Reputation: 41
I was trying to use the R markovchain package.
I have a question regarding the markovchainFit function and the sequence matrix.
By default the markovchainFit function is run with the sequence of states as the parameter. Then it is said in the documentation that this function changes that sequence into the sequence matrix, which can be retrieved using the createSequenceMatrix function.
My question is - can the markovchainFit be somehow run with the sequence matrix as the parameter (or at least with the vecotr of multiple data sequences)?
I'm asking because in my model I have multiple absorbing states. That means an example sequence may be short as it will end with the absorbing state. I have multiple sequences in my dataset and I'm able to create a sequence matrix based on them.

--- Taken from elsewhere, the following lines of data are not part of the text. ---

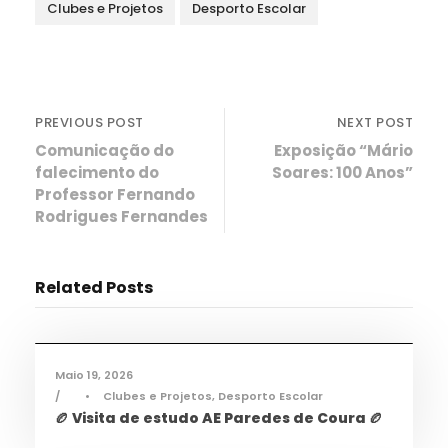
Clubes e Projetos
Desporto Escolar
PREVIOUS POST
NEXT POST
Comunicação do
Exposição “Mário
falecimento do
Soares: 100 Anos”
Professor Fernando
Rodrigues Fernandes
Related Posts
Desporto
,
Notícias
Maio 19, 2026
•
Clubes e Projetos
,
Desporto Escolar
🏉 Visita de estudo AE Paredes de Coura 🏉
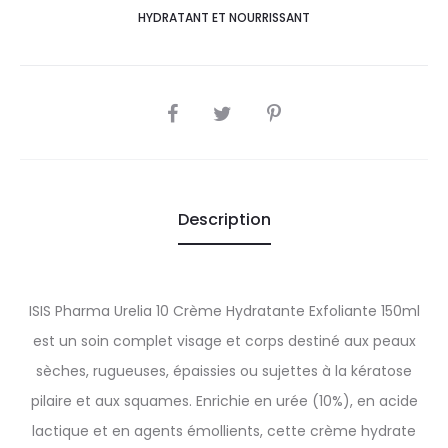
HYDRATANT ET NOURRISSANT
SHARE
Description
ISIS Pharma Urelia 10 Crème Hydratante Exfoliante 150ml
est un soin complet visage et corps destiné aux peaux
sèches, rugueuses, épaissies ou sujettes à la kératose
pilaire et aux squames. Enrichie en urée (10%), en acide
lactique et en agents émollients, cette crème hydrate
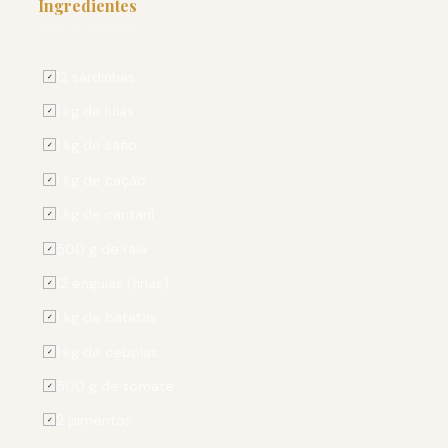
Ingredientes
PARA 4 PESSOAS
12 sardinhas
✓
1 kg de lulas
✓
1 kg de safio
✓
1 kg de cação
✓
1 kg de cantaril
✓
500 g de raia
✓
12 enguias (finas)
✓
1 kg de batatas
✓
1 kg de cebolas
✓
500 g de tomate
✓
2 pimentos
✓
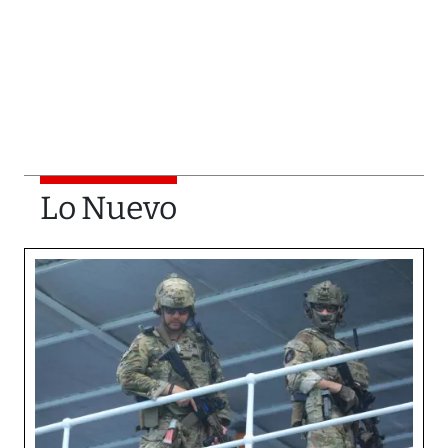
Lo Nuevo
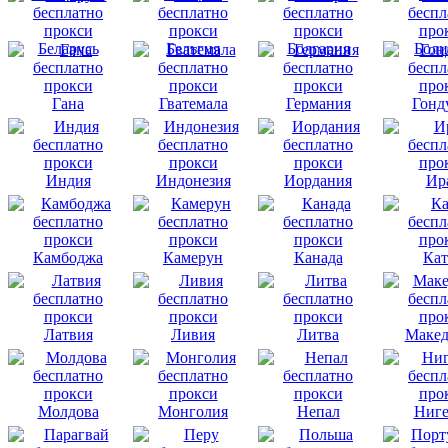
Беларусь
Бельгия
Болгария
Боли
Гана
Гватемала
Германия
Гонд
Индия
Индонезия
Иордания
Ир
Камбоджа
Камерун
Канада
Кат
Латвия
Ливия
Литва
Макед
Молдова
Монголия
Непал
Ниге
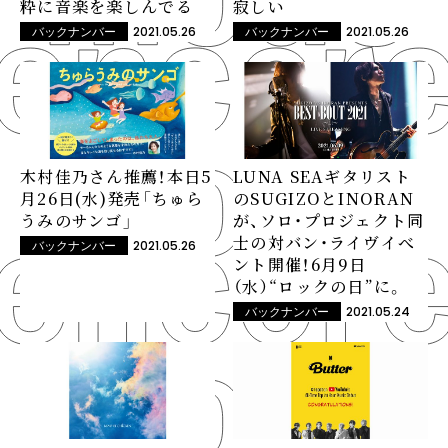
寂しい
粋に音楽を楽しんでる
2021.05.26
2021.05.26
バックナンバー
バックナンバー
木村佳乃さん推薦！本日5
LUNA SEAギタリスト
月26日(水)発売「ちゅら
のSUGIZOとINORAN
うみのサンゴ」
が、ソロ・プロジェクト同
士の対バン・ライヴイべ
2021.05.26
バックナンバー
ント開催！6月9日
（水）“ロックの日”に。
2021.05.24
バックナンバー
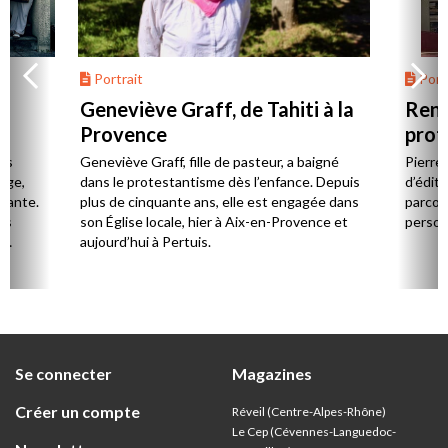
Portrait
Portr
Geneviève Graff, de Tahiti à la
Renc
Provence
prot
Cerv
es
Geneviève Graff, fille de pasteur, a baigné
Pierre
Âge,
dans le protestantisme dès l’enfance. Depuis
d’éditi
stante.
plus de cinquante ans, elle est engagée dans
parcou
es
son Église locale, hier à Aix-en-Provence et
person
,
aujourd’hui à Pertuis.
ion
Se connecter
Magazines
Créer un compte
Réveil (Centre-Alpes-Rhône)
Le Cep (Cévennes-Languedoc-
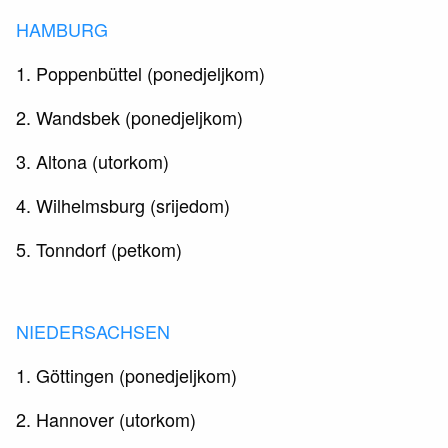
HAMBURG
1. Poppenbüttel (ponedjeljkom)
2. Wandsbek (ponedjeljkom)
3. Altona (utorkom)
4. Wilhelmsburg (srijedom)
5. Tonndorf (petkom)
NIEDERSACHSEN
1. Göttingen (ponedjeljkom)
2. Hannover (utorkom)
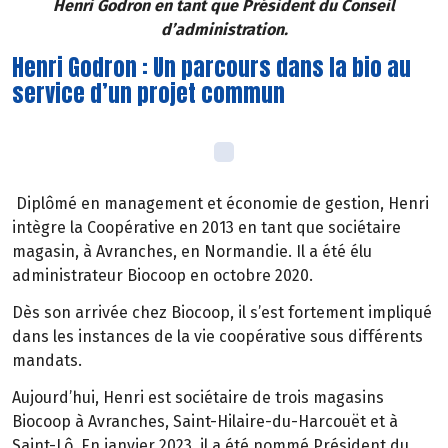
Henri Godron en tant que Président du Conseil
d’administration.
Henri Godron : Un parcours dans la bio au
service d’un projet commun
Diplômé en management et économie de gestion, Henri
intègre la Coopérative en 2013 en tant que sociétaire
magasin, à Avranches, en Normandie. Il a été élu
administrateur Biocoop en octobre 2020.
Dès son arrivée chez Biocoop, il s’est fortement impliqué
dans les instances de la vie coopérative sous différents
mandats.
Aujourd’hui, Henri est sociétaire de trois magasins
Biocoop à Avranches, Saint-Hilaire-du-Harcouët et à
Saint-Lô. En janvier 2023, il a été nommé Président du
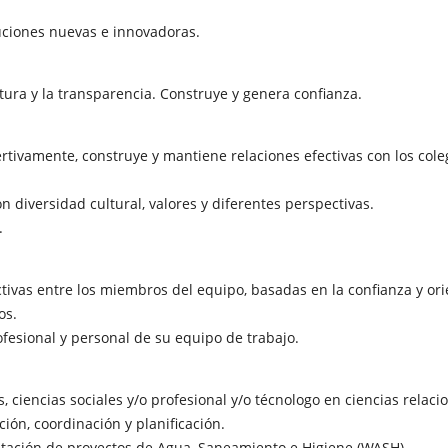
uciones nuevas e innovadoras.
ura y la transparencia. Construye y genera confianza.
rtivamente, construye y mantiene relaciones efectivas con los cole
 diversidad cultural, valores y diferentes perspectivas.
.
ivas entre los miembros del equipo, basadas en la confianza y ori
os.
fesional y personal de su equipo de trabajo.
, ciencias sociales y/o profesional y/o técnologo en ciencias relaci
ón, coordinación y planificación.
ación de proyectos de Agua, Saneamiento e Higiene (WASH)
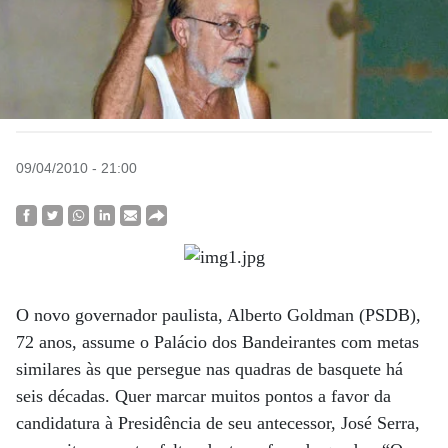
09/04/2010 - 21:00
O novo governador paulista, Alberto Goldman (PSDB),
72 anos, assume o Palácio dos Bandeirantes com metas
similares às que persegue nas quadras de basquete há
seis décadas. Quer marcar muitos pontos a favor da
candidatura à Presidência de seu antecessor, José Serra,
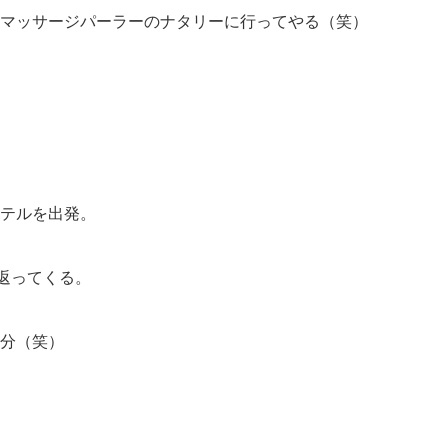
マッサージパーラーのナタリーに行ってやる（笑）
テルを出発。
返ってくる。
分（笑）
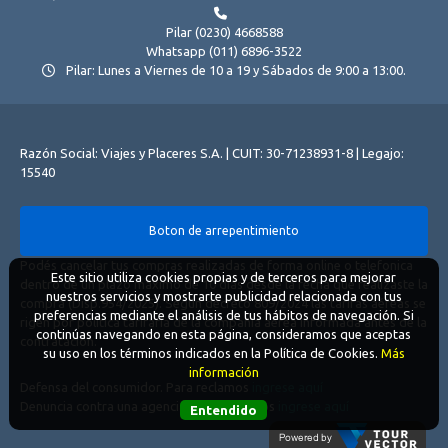
Pilar (0230) 4668588
Whatsapp (011) 6896-3522
Pilar: Lunes a Viernes de 10 a 19 y Sábados de 9:00 a 13:00.
Razón Social: Viajes y Placeres S.A. | CUIT: 30-71238931-8 | Legajo:
15540
Boton de arrepentimiento
Podés cancelar tus compras realizadas de forma online o telefonica
Este sitio utiliza cookies propias y de terceros para mejorar
dentro de un plazo máximo de 10 días desde la fecha que realizaste la
nuestros servicios y mostrarte publicidad relacionada con tus
compra (Disp.954/2025). Según decreto 809/2024 las tarifas aéreas se
preferencias mediante el análisis de tus hábitos de navegación. Si
rigen por política tarifaria de la compañía aérea informada antes de la
continúas navegando en esta página, consideramos que aceptas
contratación.
su uso en los términos indicados en la Política de Cookies.
Más
información
Defensa del consumidor. Para reclamos
ingrese aquí
Denuncia contra una agencia. Para reclamos
ingrese aquí
Entendido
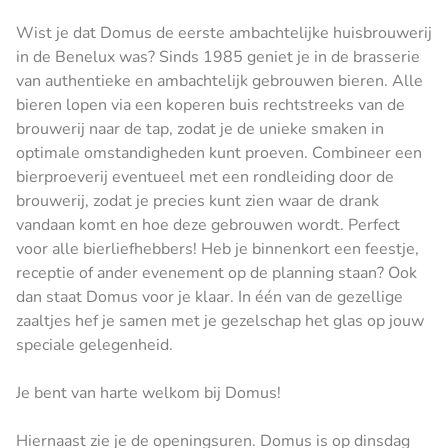
Wist je dat Domus de eerste ambachtelijke huisbrouwerij
in de Benelux was? Sinds 1985 geniet je in de brasserie
van authentieke en ambachtelijk gebrouwen bieren. Alle
bieren lopen via een koperen buis rechtstreeks van de
brouwerij naar de tap, zodat je de unieke smaken in
optimale omstandigheden kunt proeven. Combineer een
bierproeverij eventueel met een rondleiding door de
brouwerij, zodat je precies kunt zien waar de drank
vandaan komt en hoe deze gebrouwen wordt. Perfect
voor alle bierliefhebbers! Heb je binnenkort een feestje,
receptie of ander evenement op de planning staan? Ook
dan staat Domus voor je klaar. In één van de gezellige
zaaltjes hef je samen met je gezelschap het glas op jouw
speciale gelegenheid.
Je bent van harte welkom bij Domus!
Hiernaast zie je de openingsuren. Domus is op dinsdag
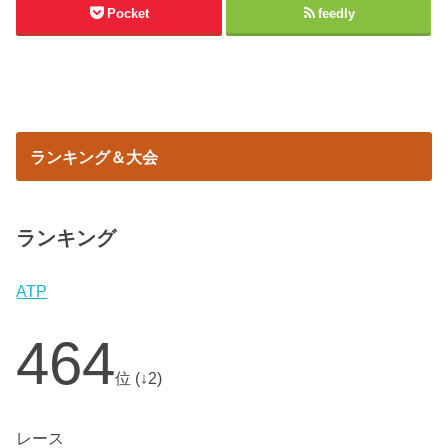
Pocket
feedly
ランキング＆大会
ランキング
ATP
464
位 (↓2)
レース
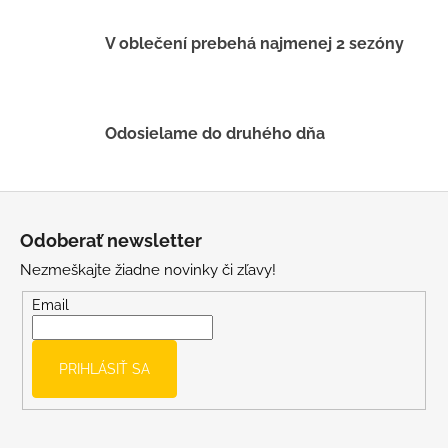
r
v
V oblečení prebehá najmenej 2 sezóny
k
y
v
ý
Odosielame do druhého dňa
p
i
s
Z
u
á
Odoberať newsletter
p
Nezmeškajte žiadne novinky či zľavy!
ä
t
Email
i
e
PRIHLÁSIŤ SA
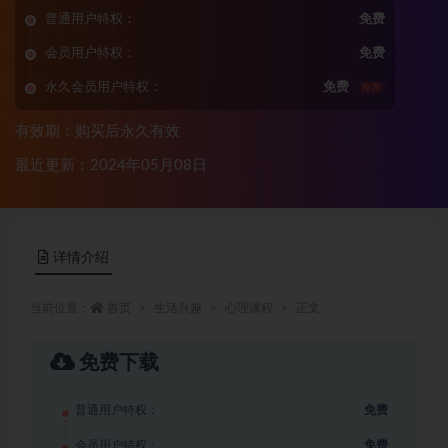
普通用户特权：
免费
会员用户特权：
免费
永久会员用户特权：
免费
推荐
有效期：购买后永久有效
最近更新：2024年05月08日
详情介绍
当前位置：
首页
生活兴趣
心理课程
正文
免费下载
普通用户特权：
免费
会员用户特权：
免费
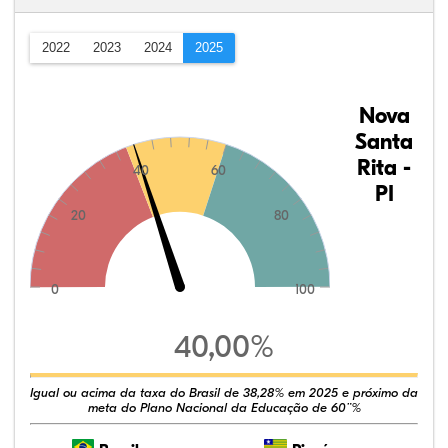
2022
2023
2024
2025
Nova
Santa
Rita -
40
60
PI
20
80
0
100
40,00%
Igual ou acima da taxa do Brasil de 38,28% em 2025 e próximo da
meta do Plano Nacional da Educação de 60¨%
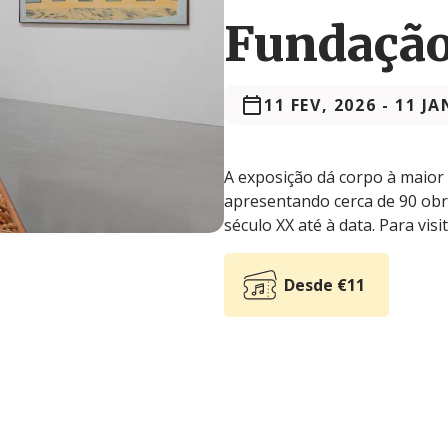
Fundaçã
11 FEV, 2026
-
11 JA
A exposição dá corpo à maior
apresentando cerca de 90 obra
século XX até à data. Para vis
Desde €11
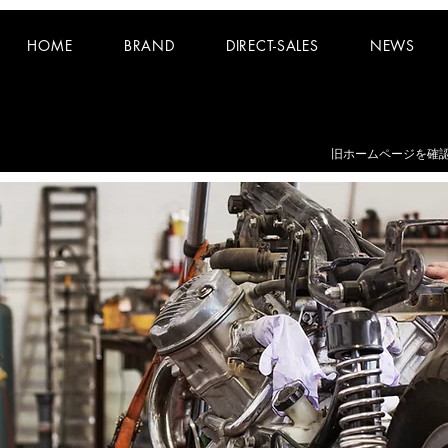
HOME
BRAND
DIRECT-SALES
NEWS
お知らせ：
夏期休業日 8/8~8/16 となります。
​旧ホームページを確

Nevertheless I don't have one long sequence which can be used as the parameter for the markovchainFit (as each sequence is absorbed after couple of states).
Terminology in my question is based on the following documentation: CRAN Introduction to markovchain package
In the weather example in that article a simple scenario is introduced. There are 3 states (sunny,cloudy,rain) and the transition matrix is given as in input:
sunny cloudy rain
sunny 0.7 0.20 0.10
cloudy 0.3 0.40 0.30
rain 0.2 0.45 0.35
Based on that matrix a markov chain object is built:
R> weatherMatrix <- matrix(data = c(0.70, 0.2, 0.1,
+ 0.3, 0.4, 0.3,
+ 0.2, 0.45, 0.35), byrow = byRow, nrow = 3,
+ dimnames = list(weatherStates, weatherStates))
R> mcWeather <- new("markovchain", states = weatherStates, byrow = byRow,
+ transitionMatrix = weatherMatrix, name = "Weather")
Then a sequence of data is generated from the markov chain - in order to demonstrate how to fit the model back from that sample:
R> weathersOfDays <- rmarkovchain(n = 365, object = mcWeather, t0 = "sunny")
Then a new Markov chain is fitted based on the data:
R> weatherFittedLAPLACE <- markovchainFit(data = weathersOfDays,
+ method = "laplace", laplacian = 0.01,
+ name = "Weather LAPLACE")
R> weatherFittedLAPLACE$estimate
The estimated results are given below, to show how the data is close to the original transition matrix:
cloudy rain sunny
cloudy 0.3944786 0.32110428 0.2844171
rain 0.4050361 0.37972922 0.2152347
sunny 0.1932057 0.07958871 0.7272056
It is said that the fitting is based on the 'sequence matrix', which can be retrieved as follows:
R> createSequenceMatrix(stringchar = weathersOfDays)
cloudy rain sunny
cloudy 43 35 31
rain 32 30 17
sunny 34 14 128
My problem is that I have the data in form of multiple sequences as there are many absorbing states and the chains are relatively short.
I would like to feed them and have the model fitted, however the package allows for a single sequence of the data being fed. Alternatively, I can construct the sequence matrix as shown above ad feed it to the model, but I don't see a function in the package, that could handle it.
Long story short - I have multiple short data sequences, based on which I want a markov chain model to be fitted.
Upvotes: 4
Views: 1936
Reputation: 2503
There is an example that answer your request, at least partially. The holson 'data.frame' is actually a matrix where rows are life trajectories and columns time sequences and by running
singleMc<-markovchainFit(data=holson[,2:12],name="holson")
a transition matrix is fit. This requires the sequence length to be even. In your example, i suppose you could have uneven length maybe if you stop recording the sequence when an absorbing state is reached. So you have to repeat the last state for that row until the max length of the life history is reached
Upvotes: 1